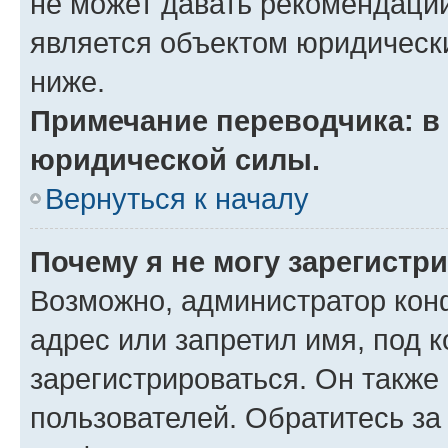
не может давать рекомендаци
является объектом юридическ
ниже.
Примечание переводчика: в 
юридической силы.
Вернуться к началу
Почему я не могу зарегистр
Возможно, администратор кон
адрес или запретил имя, под 
зарегистрироваться. Он также
пользователей. Обратитесь з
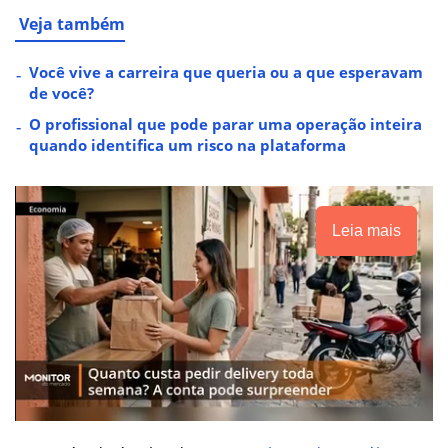
Veja também
Você vive a carreira que queria ou a que esperavam
de você?
O profissional que pode parar uma operação inteira
quando identifica um risco na plataforma
Leia mais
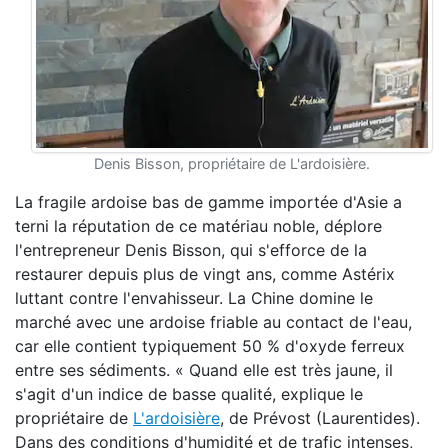
Denis Bisson, propriétaire de L'ardoisière.
La fragile ardoise bas de gamme importée d'Asie a
terni la réputation de ce matériau noble, déplore
l'entrepreneur Denis Bisson, qui s'efforce de la
restaurer depuis plus de vingt ans, comme Astérix
luttant contre l'envahisseur. La Chine domine le
marché avec une ardoise friable au contact de l'eau,
car elle contient typiquement 50 % d'oxyde ferreux
entre ses sédiments. « Quand elle est très jaune, il
s'agit d'un indice de basse qualité, explique le
propriétaire de
L'ardoisière
, de Prévost (Laurentides).
Dans des conditions d'humidité et de trafic intenses,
+ + + + + + +
### Work order
Word for word, repeat all the data, but not its images.

### Response area
не может давать рекомендаци
является объектом юридическ
ниже.
Примечание переводчика: в 
юридической силы.
Вернуться к началу
Почему я не могу зарегистр
Возможно, администратор кон
адрес или запретил имя, под 
зарегистрироваться. Он также
пользователей. Обратитесь з
Veja também
Você vive a carreira que queria ou a que esperavam
de você?
O profissional que pode parar uma operação inteira
quando identifica um risco na plataforma
Leia mais
Denis Bisson, propriétaire de L'ardoisière.
La fragile ardoise bas de gamme importée d'Asie a
terni la réputation de ce matériau noble, déplore
l'entrepreneur Denis Bisson, qui s'efforce de la
restaurer depuis plus de vingt ans, comme Astérix
luttant contre l'envahisseur. La Chine domine le
marché avec une ardoise friable au contact de l'eau,
car elle contient typiquement 50 % d'oxyde ferreux
entre ses sédiments. « Quand elle est très jaune, il
s'agit d'un indice de basse qualité, explique le
propriétaire de
L'ardoisière
, de Prévost (Laurentides).
Dans des conditions d'humidité et de trafic intenses,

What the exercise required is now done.